Alors que Sarah El Haïry, secrétaire d’Etat chargée de la jeunesse et du service national universel (SNU), conduit depuis plusieurs semaines des consultations sur le SNU et que des annonces d’Emmanuel Macron sur le sujet étaient prévues pour ce début d’année avant d’être reportées, des associations et des députés de l’opposition ont tiré ces jours-ci la sonnette d’alarme.

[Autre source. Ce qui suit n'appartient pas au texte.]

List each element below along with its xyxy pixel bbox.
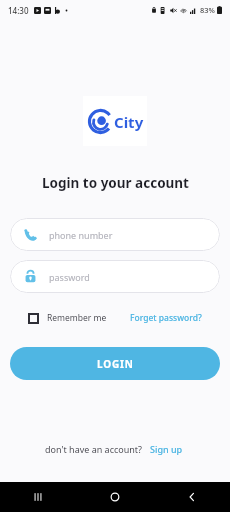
button[interactable]: Sign up (148, 441, 185, 457)
staticText: 83% (200, 5, 215, 15)
button[interactable]: Home (76, 482, 153, 512)
staticText: Forget password? (130, 312, 202, 324)
staticText: password (49, 271, 90, 283)
button[interactable]: Back (153, 482, 230, 512)
staticText: Login to your account (42, 174, 189, 192)
button[interactable]: password (10, 260, 220, 293)
staticText: don't have an account? (45, 443, 143, 455)
button[interactable]: Remember me (28, 308, 107, 328)
staticText: Sign up (150, 443, 183, 455)
staticText: 14:30 (8, 5, 29, 16)
button[interactable]: phone number (10, 218, 220, 251)
staticText: City (114, 112, 144, 132)
button[interactable]: Recent apps (0, 482, 76, 512)
button[interactable]: Forget password? (130, 308, 202, 328)
button[interactable]: LOGIN (10, 347, 220, 380)
staticText: Remember me (47, 312, 107, 324)
staticText: phone number (49, 229, 113, 241)
staticText: LOGIN (97, 357, 134, 371)
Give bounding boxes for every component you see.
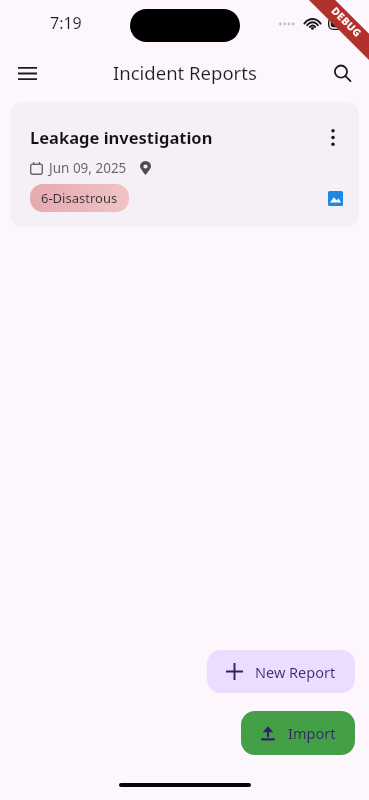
button[interactable]: More options bbox=[317, 121, 349, 153]
button[interactable]: Open navigation menu bbox=[6, 52, 48, 94]
button[interactable]: Import bbox=[241, 711, 355, 755]
staticText: New Report bbox=[255, 662, 336, 682]
button[interactable]: New Report bbox=[207, 650, 355, 693]
staticText: 6-Disastrous bbox=[41, 189, 118, 207]
staticText: 7:19 bbox=[50, 12, 82, 34]
staticText: DEBUG bbox=[329, 4, 365, 40]
button[interactable]: Search bbox=[321, 52, 363, 94]
staticText: Jun 09, 2025 bbox=[49, 159, 127, 177]
button[interactable]: Leakage investigation bbox=[10, 102, 359, 227]
staticText: Import bbox=[288, 723, 336, 743]
button[interactable]: 6-Disastrous bbox=[30, 184, 129, 212]
staticText: Incident Reports bbox=[113, 60, 257, 85]
button[interactable]: View attached image bbox=[321, 184, 349, 212]
staticText: Leakage investigation bbox=[30, 126, 317, 148]
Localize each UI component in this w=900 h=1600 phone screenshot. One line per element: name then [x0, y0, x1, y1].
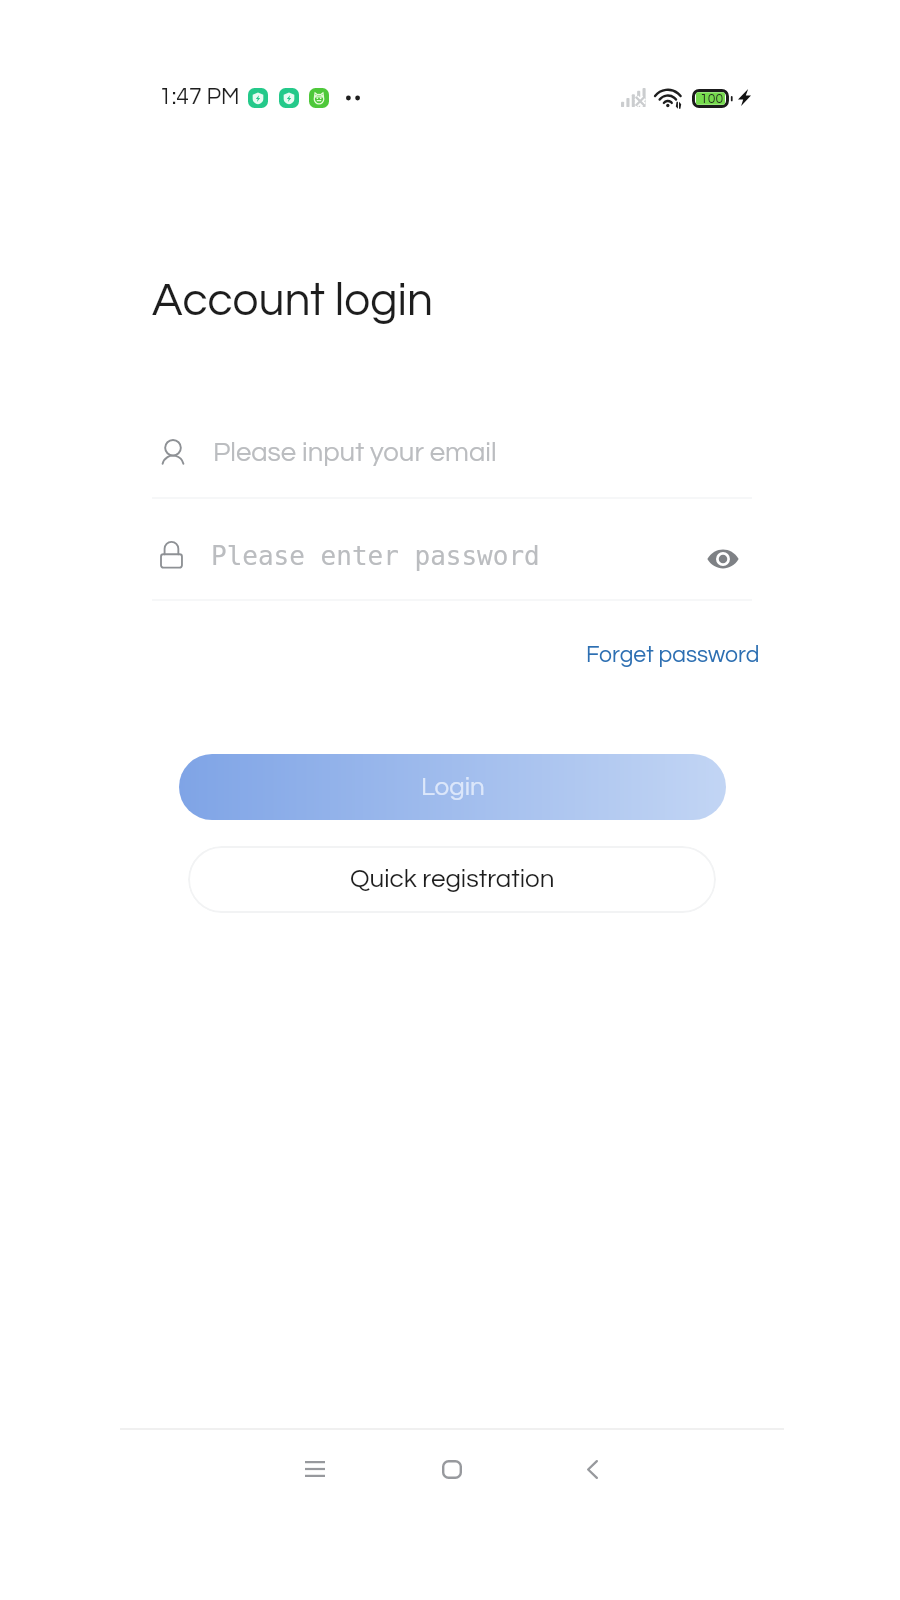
- staticText: Login: [421, 774, 485, 801]
- staticText: Forget password: [586, 643, 760, 667]
- button[interactable]: Forget password: [586, 643, 760, 667]
- button[interactable]: Please input your email: [152, 425, 752, 497]
- button[interactable]: Recent apps: [267, 1421, 363, 1517]
- button[interactable]: Please enter password: [152, 527, 682, 599]
- button[interactable]: Home: [404, 1421, 500, 1517]
- button[interactable]: Quick registration: [188, 846, 716, 913]
- staticText: 1:47 PM: [159, 85, 240, 109]
- staticText: Quick registration: [350, 866, 555, 893]
- button[interactable]: Login: [179, 754, 726, 820]
- button[interactable]: Show password: [691, 527, 755, 591]
- button[interactable]: Back: [544, 1421, 640, 1517]
- staticText: 100: [700, 92, 724, 106]
- staticText: Account login: [152, 277, 433, 324]
- staticText: Please enter password: [211, 541, 540, 571]
- staticText: Please input your email: [213, 438, 497, 466]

En cause : la généralisation du dispositif qui pourrait être actée, conformément au projet initial du président de la République et malgré les nombreuses réserves notamment au sein du monde associatif.
Selon le syndicat SNES-FSU, les élèves de seconde des départements du Cher, des Hautes-Alpes, des Vosges, du Finistère, de Dordogne et du Var expérimenteraient dès 2024 ce SNU obligatoire, en participant à un séjour de cohésion (première étape du dispositif) sur temps scolaire. "En 2025, cela concernerait 20 départements avant la généralisation totale en 2026, soit 800.000 élèves", ajoute le syndicat dans son communiqué du 26 février 2023, à l’issue d’un échange avec la secrétaire d’État en charge du SNU.

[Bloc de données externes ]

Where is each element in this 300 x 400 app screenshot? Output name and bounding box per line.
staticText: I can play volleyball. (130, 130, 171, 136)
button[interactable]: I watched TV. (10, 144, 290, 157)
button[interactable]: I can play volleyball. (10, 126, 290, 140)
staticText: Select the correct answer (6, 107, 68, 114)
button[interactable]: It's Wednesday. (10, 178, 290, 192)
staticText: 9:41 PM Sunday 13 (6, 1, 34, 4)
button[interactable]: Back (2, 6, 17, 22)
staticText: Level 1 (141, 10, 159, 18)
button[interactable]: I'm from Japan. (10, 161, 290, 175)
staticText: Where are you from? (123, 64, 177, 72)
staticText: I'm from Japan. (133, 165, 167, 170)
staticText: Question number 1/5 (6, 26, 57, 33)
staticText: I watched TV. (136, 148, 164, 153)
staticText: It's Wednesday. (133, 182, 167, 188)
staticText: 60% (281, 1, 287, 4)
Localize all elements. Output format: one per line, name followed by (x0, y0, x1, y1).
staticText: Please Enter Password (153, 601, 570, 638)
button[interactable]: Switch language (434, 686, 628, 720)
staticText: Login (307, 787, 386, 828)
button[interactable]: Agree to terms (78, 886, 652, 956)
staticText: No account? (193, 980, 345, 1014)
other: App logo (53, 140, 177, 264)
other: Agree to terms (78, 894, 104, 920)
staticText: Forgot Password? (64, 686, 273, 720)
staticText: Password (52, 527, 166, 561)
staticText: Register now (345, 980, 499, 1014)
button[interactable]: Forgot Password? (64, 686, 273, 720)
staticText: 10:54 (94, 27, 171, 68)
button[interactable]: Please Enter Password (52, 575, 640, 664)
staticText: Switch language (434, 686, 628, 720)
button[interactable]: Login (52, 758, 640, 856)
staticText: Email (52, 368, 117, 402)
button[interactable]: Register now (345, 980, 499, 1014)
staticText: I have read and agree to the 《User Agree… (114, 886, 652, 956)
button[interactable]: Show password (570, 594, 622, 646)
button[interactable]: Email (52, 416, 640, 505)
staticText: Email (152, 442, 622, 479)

Des voix fermement opposées à la généralisation
Le 28 février, lors des questions au gouvernement, deux députés de la Nupes – Bastien Lachaud (LFI, Sainte-Saint-Denis) et Benjamin Lucas (Écologiste, Yvelines) – ont clamé leur ferme opposition à la généralisation du SNU, qualifiée de "caprice du prince" destiné à "mettre la jeunesse au pas". "Le service national universel, ce n’est pas un simulacre de service militaire, c’est un service civil", a défendu Sarah El Haïry, avant de se fendre ce 2 mars d’un fil sur Twitter pour expliquer ce qu’est "le vrai SNU, loin des fantasmes et des détournements idéologiques". "On consulte sur de vraies hypothèses : oui ou non temps scolaire, oui ou non complémentarité éducative, oui ou non généraliser ou étendre", a-t-elle également précisé devant les députés, laissant entendre que rien n’était encore tranché.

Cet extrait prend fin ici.